During the spring training circuit, Bean met only with teams that invited him — the Tigers, Mets, Yankees, Phillies, Cardinals, Red Sox, and Astros, Reds, Rockies, Cubs, Giants, Rangers, Angels, A’s, Padres, and Indians. He also visited league administrators and coaches with MLB’s Reviving Baseball in Inner Cities program.
Some teams invited him to speak to their minor league rosters, and a few asked him to talk to their major league players. For teams with more conservative front offices, Bean knows that getting an invite will take some time.
Bean told BuzzFeed News that feels protective of the players he speaks to and a giant responsibility to them. He feels a need to show these men a “consistent, relatable image” of one gay man, and believes it’s possible that for many of the players, this is the first conversation they’ve knowingly had with an LGBT person.
Bean recalled that during his visit to the Cleveland Indians’ spring training camp in Goodyear, Arizona, first baseman Nick Swisher approached him and said, “I think you’re effing brave.”
Bean noticed Swisher was engaged during his speech and was looking around to make sure his teammates were paying attention. His active participation excited Bean: “If speaking to a club leads to two to three guys seeing things from my perspective, then it was worth it.”

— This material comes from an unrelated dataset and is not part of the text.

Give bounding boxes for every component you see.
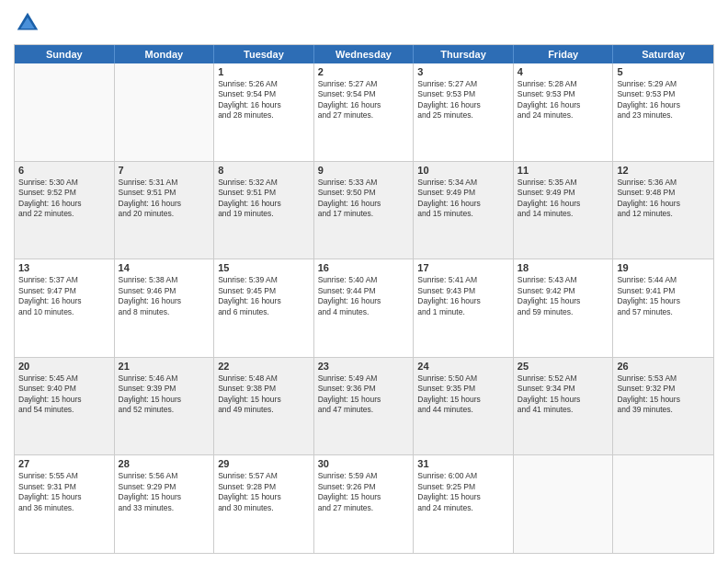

While some have wondered whether the unspoken goal of Bean’s job is to coax players out of the closet, Bean told BuzzFeed News that he is looking to institute a league-wide culture of acceptance rather than immediately introducing an out player. MLB is a global operation with thousands of corporate employees and Bean's message is that anyone who is qualified will be welcomed by baseball. Bean told BuzzFeed News that his initiative might “incidentally” lead to a player deciding to come out on his own, but that MLB is by no means looking for “receipts” of their effort.
“I’m doing it for those who can’t talk,” he said.
This strategy is in essence the inverse of how the league handled integration of black players. When Brooklyn Dodgers president and general manager Branch Rickey began the process of bringing Jackie Robinson to MLB, he told Robinson he must stay silent and not engage the players, fans, and MLB employees who would yell slurs, play dirty, and do anything to keep baseball white. The burden of baseball’s culture of ignorance was left on Robinson’s shoulders. Though he and Rickey — whose signing of Robinson was as much of a business and baseball decision as it was for social good — managed to poke holes in baseball’s color barrier, full support from the league and integration from every team took more than a decade. Bean points out that 12 years passed between Jackie Robinson’s major league debut and the Red Sox’s (forced) integration.
Under Bean’s guidance, the message of support and inclusion will come from the top down.
MLB’s transformation into a more LGBT-inclusive workplace will be a slow process and Bean’s spring training junket was just the beginning of his involvement with teams. Mifsud, who orchestrated Bean’s return to baseball, knows the league got “very lucky” with Bean as a leader, and his impact on the league has already been felt in the commissioner’s office. “People tell me they’ve never been prouder to work for baseball,” Mifsud told BuzzFeed News. “A few members of our team have even come out to me personally.”
Bean and the ballplayers he speaks to have a common passion for baseball, and they understand the unique stress of reaching and staying in the majors. He hopes this can be the first, and most important, brick in the bridge he aims to build between the baseball and LGBT communities. During his meetings with players, Bean said he regularly asks players to consider how they influence the kids who see them as heroes. To Bean, it's simple: “Are we raising bullies, or are we raising leaders?”